Sunday: Depart 8:00pm for overnight 2nd class air conditioned train to New Delhi Train Station from The Junction Railway Station.
Bonus of staying an extra night here in Buldana is that Andrea and the boys get to see the Sunday Buldana market. We are nearly there with the packing, I have been doing bits and pieces each day and the #onepinksuitcase is filled up once more with school books, teddy bears, and clothes.
This week I have been riding a wave of emotions that I really didn’t expect to be dealing with so intensely. But having been a small part of this Buldana community for nine weeks, and knowing the struggle we have moved through to a feeling of belonging I suppose this is what it feels like to leave after everything we have gone through emotionally with the girls. I just didn’t think about the reality of always uprooting and moving on in our year long journey which means leaving everybody we have been connected to behind. We have grown close to people and the place and now we enter a process of emotionally detangling ourselves from them.
Steve has many people he has made friends with here in Buldana, and he will have to scoot around to all of them today and say his final farewells.
But everything is packed up now. We have tickets booked. We are ready.

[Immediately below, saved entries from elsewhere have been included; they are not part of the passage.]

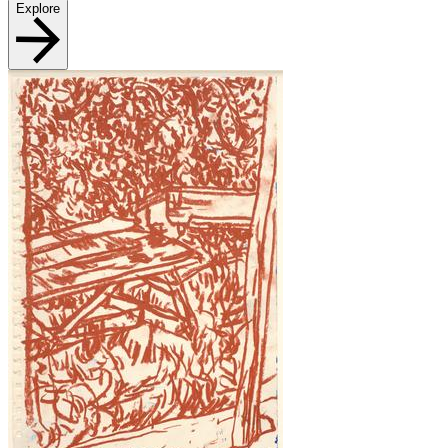
Explore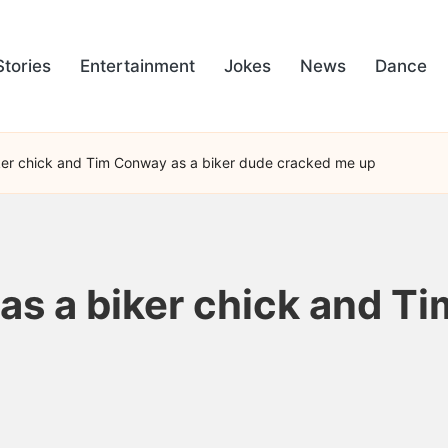
Stories
Entertainment
Jokes
News
Dance
ker chick and Tim Conway as a biker dude cracked me up
as a biker chick and Ti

Goodbye and thank you Buldana.
We now travel by overnight train to the capital city of Delhi where we commence a 10-day tour of the Golden Triangle plus visit a few more magical cities in the area. I may not be able to post here on my blog for the next couple of weeks, but will see how the internet and time goes. I will continue to upload photos and snippets of the journey onto my social media pages: Instagram and Facebook. Hope you can follow us there!
So bon voyage for now as we embark on the next phase of enjoying the school holidays. We will be back online in a new continent (Europe), a new country (Spain) and a new time zone (got to work that one out still) on 14 April. Bye for now.